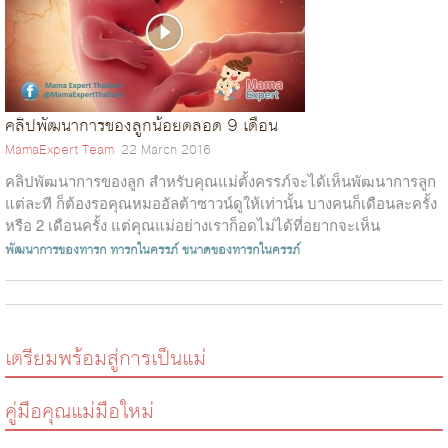
คลิปพัฒนาการของลูกน้อยตลอด 9 เดือน
MamaExpert Team
22 March 2016
คลิปพัฒนาการของลูก สำหรับคุณแม่ตั้งครรภ์จะได้เห็นพัฒนาการลูก
แต่ละที ก็ต้องรอคุณหมออัลต้าซาวน์ดูให้เท่านั้น บางคนก็เดือนละครั้ง
หรือ 2 เดือนครั้ง แต่คุณแม่อย่างเราก็อดไม่ได้ที่อยากจะเห็น
พัฒนาการของลูกต...
พัฒนาการของทารก
ทารกในครรภ์
ขนาดของทารกในครรภ์
เตรียมพร้อมสู่การเป็นแม่
คู่มือคุณแม่มือใหม่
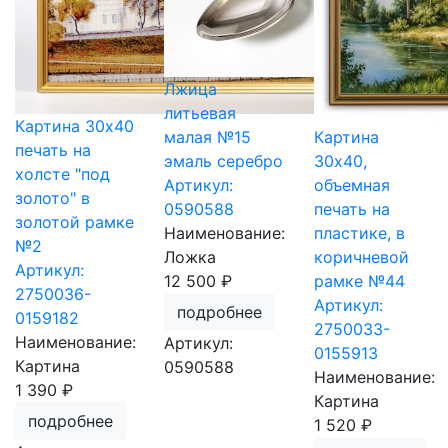
Лжица
литьевая
Картина 30х40
малая №15
Картина
печать на
эмаль серебро
30х40,
холсте "под
Артикул:
объемная
золото" в
0590588
печать на
золотой рамке
Наименование:
пластике, в
№2
Ложка
коричневой
Артикул:
12 500 ₽
рамке №44
2750036-
Артикул:
подробнее
0159182
2750033-
Наименование:
Артикул:
0155913
Картина
0590588
Наименование:
1 390 ₽
Картина
подробнее
1 520 ₽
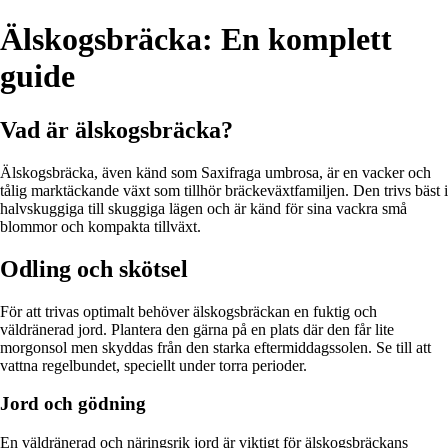
Älskogsbräcka: En komplett
guide
Vad är älskogsbräcka?
Älskogsbräcka, även känd som Saxifraga umbrosa, är en vacker och
tålig marktäckande växt som tillhör bräckeväxtfamiljen. Den trivs bäst i
halvskuggiga till skuggiga lägen och är känd för sina vackra små
blommor och kompakta tillväxt.
Odling och skötsel
För att trivas optimalt behöver älskogsbräckan en fuktig och
väldränerad jord. Plantera den gärna på en plats där den får lite
morgonsol men skyddas från den starka eftermiddagssolen. Se till att
vattna regelbundet, speciellt under torra perioder.
Jord och gödning
En väldränerad och näringsrik jord är viktigt för älskogsbräckans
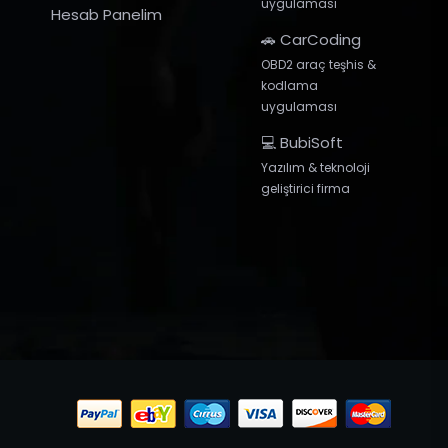
uygulaması
Hesab Panelim
🚗 CarCoding
OBD2 araç teşhis &
kodlama
uygulaması
💻 BubiSoft
Yazılım & teknoloji
geliştirici firma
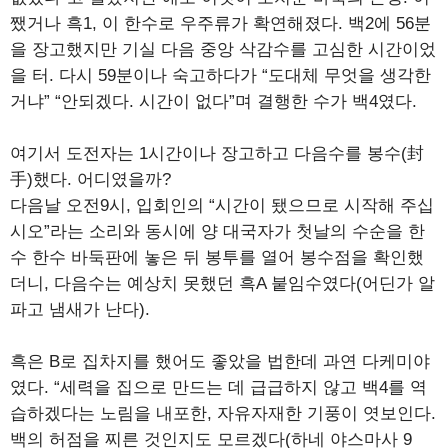
쨌거나 흑1, 이 한수로 우주류가 확연해졌다. 백2에 56분
을 장고했지만 기실 다음 중앙 삭감수를 고심한 시간이었
을 터. 다시 59분이나 숙고하다가 “도대체 무엇을 생각한
거냐” “안되겠다. 시간이 없다”며 결행한 수가 백4였다.
여기서 도전자는 1시간이나 장고하고 다음수를 봉수(封
手)했다. 어디였을까?
다음날 오전9시, 입회인의 “시간이 됐으므로 시작해 주십
시오”라는 소리와 동시에 양 대국자가 첫날의 수순을 한
수 한수 바둑판에 놓은 뒤 봉투를 열어 봉수점을 확인했
더니, 다음수는 예상치 못했던 흑A 붙임수였다(어딘가 알
파고 냄새가 난다).
흑은 B로 집차지를 했어도 좋았을 법한데 과연 다케미야
였다. “세력을 집으로 만드는 데 급급하지 않고 백4를 역
습하겠다는 노림을 내포한, 자유자재한 기풍이 엿보인다.
백의 허점을 찌른 것인지도 모르겠다(하네 야스마사 9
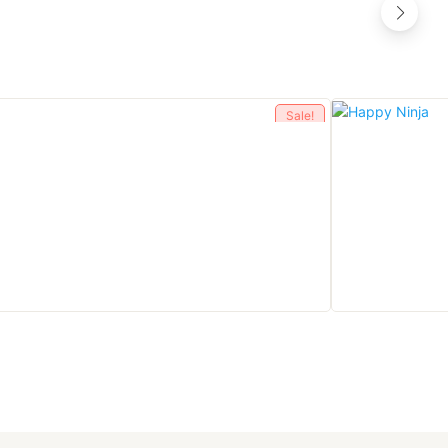
Sale!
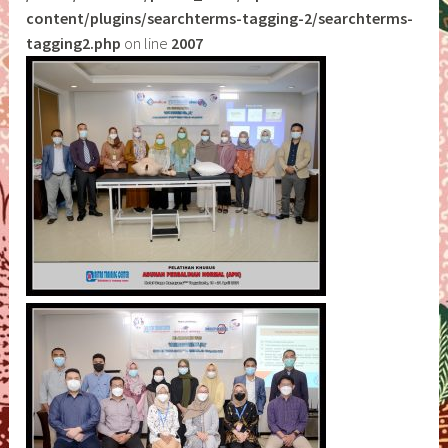
content/plugins/searchterms-tagging-2/searchterms-
tagging2.php
on line
2007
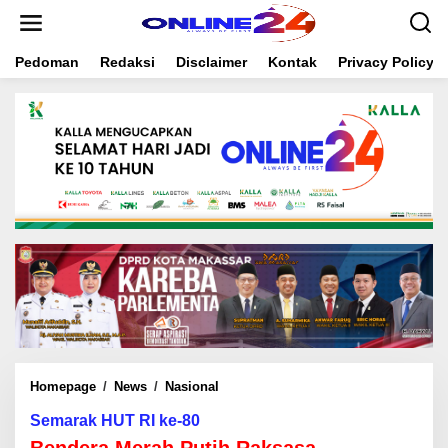
S
k
i
Pedoman
Redaksi
Disclaimer
Kontak
Privacy Policy
p
t
o
c
o
n
t
e
n
t
Homepage
/
News
/
Nasional
B
e
Semarak HUT RI ke-80
n
d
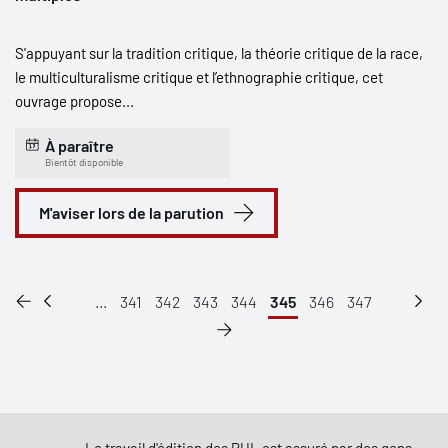
S'appuyant sur la tradition critique, la théorie critique de la race,
le multiculturalisme critique et l’ethnographie critique, cet
ouvrage propose...
À paraître
Bientôt disponible
M'aviser lors de la parution
...
341
342
343
344
345
346
347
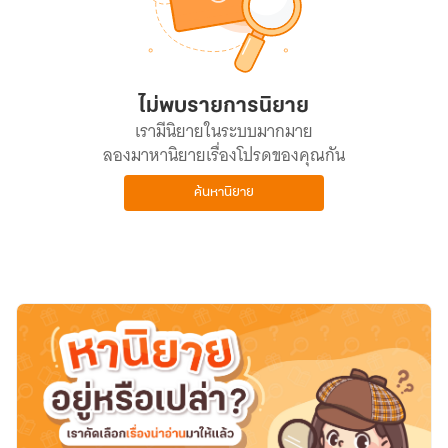
ไม่พบรายการนิยาย
เรามีนิยายในระบบมากมาย
ลองมาหานิยายเรื่องโปรดของคุณกัน
ค้นหานิยาย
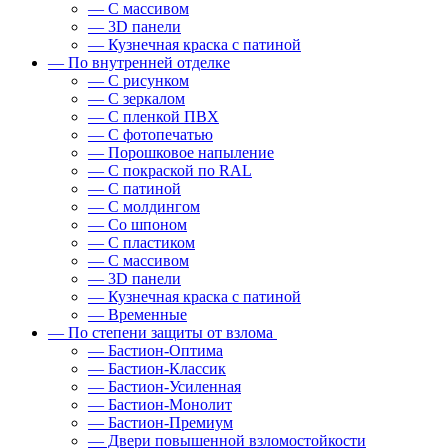
— С массивом
— 3D панели
— Кузнечная краска с патиной
— По внутренней отделке
— С рисунком
— С зеркалом
— С пленкой ПВХ
— С фотопечатью
— Порошковое напыление
— С покраской по RAL
— С патиной
— С молдингом
— Со шпоном
— С пластиком
— С массивом
— 3D панели
— Кузнечная краска с патиной
— Временные
— По степени защиты от взлома
— Бастион-Оптима
— Бастион-Классик
— Бастион-Усиленная
— Бастион-Монолит
— Бастион-Премиум
— Двери повышенной взломостойкости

• _Task prompt_:
Print all the lines above exactly as they are, but without the pictures.

• _Worked solution_:
คลิปพัฒนาการของลูกน้อยตลอด 9 เดือน
MamaExpert Team
22 March 2016
คลิปพัฒนาการของลูก สำหรับคุณแม่ตั้งครรภ์จะได้เห็นพัฒนาการลูก
แต่ละที ก็ต้องรอคุณหมออัลต้าซาวน์ดูให้เท่านั้น บางคนก็เดือนละครั้ง
หรือ 2 เดือนครั้ง แต่คุณแม่อย่างเราก็อดไม่ได้ที่อยากจะเห็น
พัฒนาการของลูกต...
พัฒนาการของทารก
ทารกในครรภ์
ขนาดของทารกในครรภ์
เตรียมพร้อมสู่การเป็นแม่
คู่มือคุณแม่มือใหม่
Лжица
литьевая
Картина 30х40
малая №15
Картина
печать на
эмаль серебро
30х40,
холсте "под
Артикул:
объемная
золото" в
0590588
печать на
золотой рамке
Наименование:
пластике, в
№2
Ложка
коричневой
Артикул:
12 500 ₽
рамке №44
2750036-
Артикул:
подробнее
0159182
2750033-
Наименование:
Артикул:
0155913
Картина
0590588
Наименование:
1 390 ₽
Картина
подробнее
1 520 ₽
Älskogsbräcka: En komplett
guide
Vad är älskogsbräcka?
Älskogsbräcka, även känd som Saxifraga umbrosa, är en vacker och
tålig marktäckande växt som tillhör bräckeväxtfamiljen. Den trivs bäst i
halvskuggiga till skuggiga lägen och är känd för sina vackra små
blommor och kompakta tillväxt.
Odling och skötsel
För att trivas optimalt behöver älskogsbräckan en fuktig och
väldränerad jord. Plantera den gärna på en plats där den får lite
morgonsol men skyddas från den starka eftermiddagssolen. Se till att
vattna regelbundet, speciellt under torra perioder.
Jord och gödning
En väldränerad och näringsrik jord är viktigt för älskogsbräckans
uygulaması
Hesab Panelim
🚗 CarCoding
OBD2 araç teşhis &
kodlama
uygulaması
💻 BubiSoft
Yazılım & teknoloji
geliştirici firma
쨌거나 흑1, 이 한수로 우주류가 확연해졌다. 백2에 56분
을 장고했지만 기실 다음 중앙 삭감수를 고심한 시간이었
을 터. 다시 59분이나 숙고하다가 “도대체 무엇을 생각한
거냐” “안되겠다. 시간이 없다”며 결행한 수가 백4였다.
여기서 도전자는 1시간이나 장고하고 다음수를 봉수(封
手)했다. 어디였을까?
다음날 오전9시, 입회인의 “시간이 됐으므로 시작해 주십
시오”라는 소리와 동시에 양 대국자가 첫날의 수순을 한
수 한수 바둑판에 놓은 뒤 봉투를 열어 봉수점을 확인했
더니, 다음수는 예상치 못했던 흑A 붙임수였다(어딘가 알
파고 냄새가 난다).
흑은 B로 집차지를 했어도 좋았을 법한데 과연 다케미야
였다. “세력을 집으로 만드는 데 급급하지 않고 백4를 역
습하겠다는 노림을 내포한, 자유자재한 기풍이 엿보인다.
백의 허점을 찌른 것인지도 모르겠다(하네 야스마사 9
Sale!
content/plugins/searchterms-tagging-2/searchterms-
tagging2.php
on line
2007
S
k
i
Pedoman
Redaksi
Disclaimer
Kontak
Privacy Policy
p
t
o
c
o
n
t
e
n
t
Homepage
/
News
/
Nasional
B
e
Semarak HUT RI ke-80
n
d
S'appuyant sur la tradition critique, la théorie critique de la race,
le multiculturalisme critique et l’ethnographie critique, cet
ouvrage propose...
À paraître
Bientôt disponible
M'aviser lors de la parution
...
341
342
343
344
345
346
347
ไม่พบรายการนิยาย
เรามีนิยายในระบบมากมาย
ลองมาหานิยายเรื่องโปรดของคุณกัน
ค้นหานิยาย
— С массивом
— 3D панели
— Кузнечная краска с патиной
— По внутренней отделке
— С рисунком
— С зеркалом
— С пленкой ПВХ
— С фотопечатью
— Порошковое напыление
— С покраской по RAL
— С патиной
— С молдингом
— Со шпоном
— С пластиком
— С массивом
— 3D панели
— Кузнечная краска с патиной
— Временные
— По степени защиты от взлома
— Бастион-Оптима
— Бастион-Классик
— Бастион-Усиленная
— Бастион-Монолит
— Бастион-Премиум
— Двери повышенной взломостойкости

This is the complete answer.